Twenty four hours from the insertion of the line I am discharged and ready to self administer IV Acyclovir on an at home basis. Initially I am concerned with how I am going to be able to handle this. While I would much prefer to be at home, there was something comforting in knowing the nurses had a handle on all of this stuff. I find my mind running into all kinds of imagined places. When I get home I am greeted by a visiting nurse to help coach me with the home process. I jumped right into it and was relieved to see how simple it was. I was further relieved to have gained some perspective on my own situation. Perspective is a great tool that I continue to harness on this Journey for LIFE. Learning about what many people have to endure while these lines are part of them helped me see that my situation is quite manageable.

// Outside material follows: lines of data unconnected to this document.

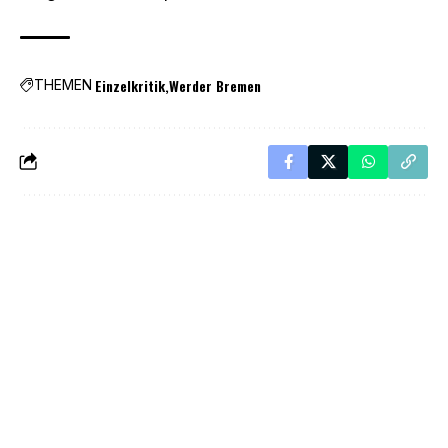
Einzelkritik
Werder Bremen
THEMEN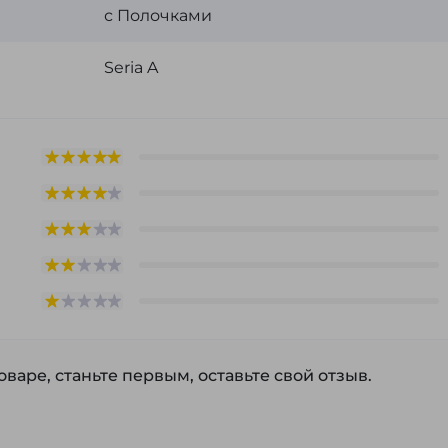
с Полочками
Seria A
варе, станьте первым, оставьте свой отзыв.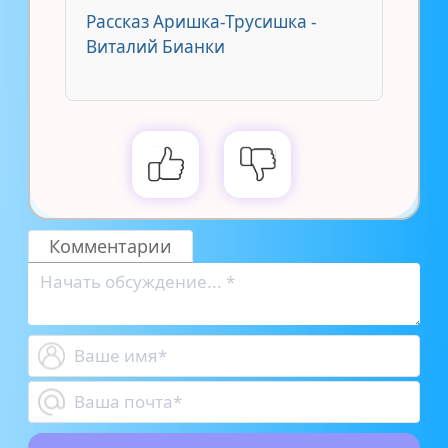
Рассказ Аришка-Трусишка -
Виталий Бианки
Комментарии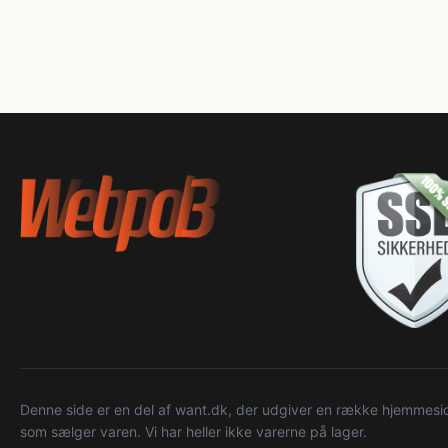
Denne side er en del af want.dk, der udgiver en række hjemmeside
som sælger varen. Vi har heller ikke varerne på lager.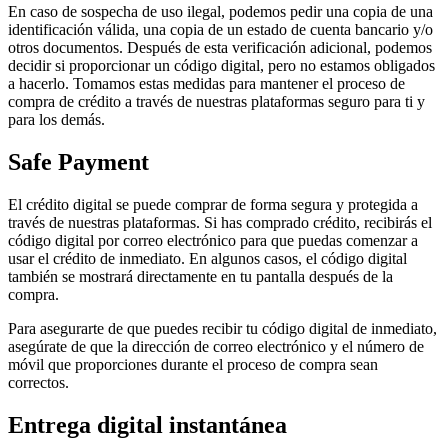
En caso de sospecha de uso ilegal, podemos pedir una copia de una
identificación válida, una copia de un estado de cuenta bancario y/o
otros documentos. Después de esta verificación adicional, podemos
decidir si proporcionar un código digital, pero no estamos obligados
a hacerlo. Tomamos estas medidas para mantener el proceso de
compra de crédito a través de nuestras plataformas seguro para ti y
para los demás.
Safe Payment
El crédito digital se puede comprar de forma segura y protegida a
través de nuestras plataformas. Si has comprado crédito, recibirás el
código digital por correo electrónico para que puedas comenzar a
usar el crédito de inmediato. En algunos casos, el código digital
también se mostrará directamente en tu pantalla después de la
compra.
Para asegurarte de que puedes recibir tu código digital de inmediato,
asegúrate de que la dirección de correo electrónico y el número de
móvil que proporciones durante el proceso de compra sean
correctos.
Entrega digital instantánea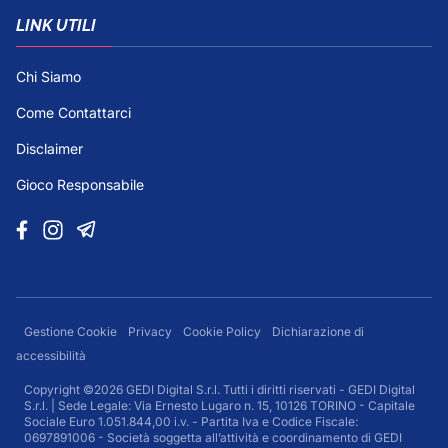
LINK UTILI
Chi Siamo
Come Contattarci
Disclaimer
Gioco Responsabile
Gestione Cookie
Privacy
Cookie Policy
Dichiarazione di
accessibilità
Copyright ©2026 GEDI Digital S.r.l. Tutti i diritti riservati - GEDI Digital
S.r.l. | Sede Legale: Via Ernesto Lugaro n. 15, 10126 TORINO - Capitale
Sociale Euro 1.051.844,00 i.v. - Partita Iva e Codice Fiscale:
0697891006 - Società soggetta all’attività e coordinamento di GEDI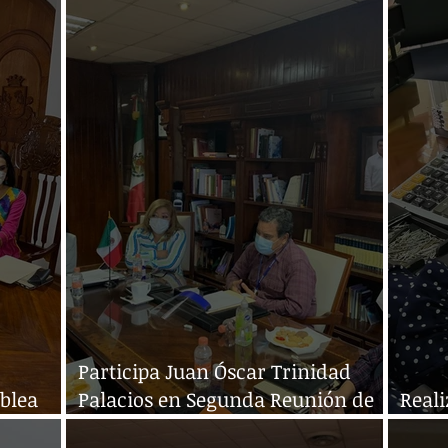
Judicial y Unach
Judic
Participa Juan Óscar Trinidad
blea
Palacios en Segunda Reunión de
Reali
la Conatrib
de tr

On this day I am writing day 16 I appear from a medical vantage to be responding well. This experience has forced me to adapt to a new regimen. The most prominent piece is staying consistent with taking my meds. I am required to take them every 8 hours, 3 x a day. Also having my arm taped up forces me to use my body in new ways. Simple tasks like taking a shower become a more involved process but leave me with a sense of appreciation for this situations impermanence. I see it as 4 weeks out of a long LIFE ahead of me. If I live to about 80 years that would be about 29,200 days on this worldly plane. To comply with change for 21 days is no sweat!

Often we deny change to struggle with it. This denial creates more discomfort in a situation that may already come with inherit discomforts. If I had chosen to invest all my mental energy in irrational behavior about my current circumstance I would have left myself open to another layer of suffering. When suffering, pain, and distress arise I try to remember what I have learned thus far on my journey. I call this the Art of Adaptation. Its an art because it requires a special skill set, one that is finely honed with the awareness of life experience.

Your life is forever in a state of flux, so how do you choose to respond to life's difficulties? It is when we get hit with big change in one of the major aspects of our life that we can truly step back, observe and listen to the pain. When you reach beyond its hard external shell you can find the healing. Conflict arises when we attempt to create some sort of homogenized existence. Our culture is great at teaching us this. Most of us have learned this way of being all of our lives. It is acceptance of the moment rather than resistance of the moment. It is an innate understanding that you and I are completely cared for outside of the places the social mind might dwell.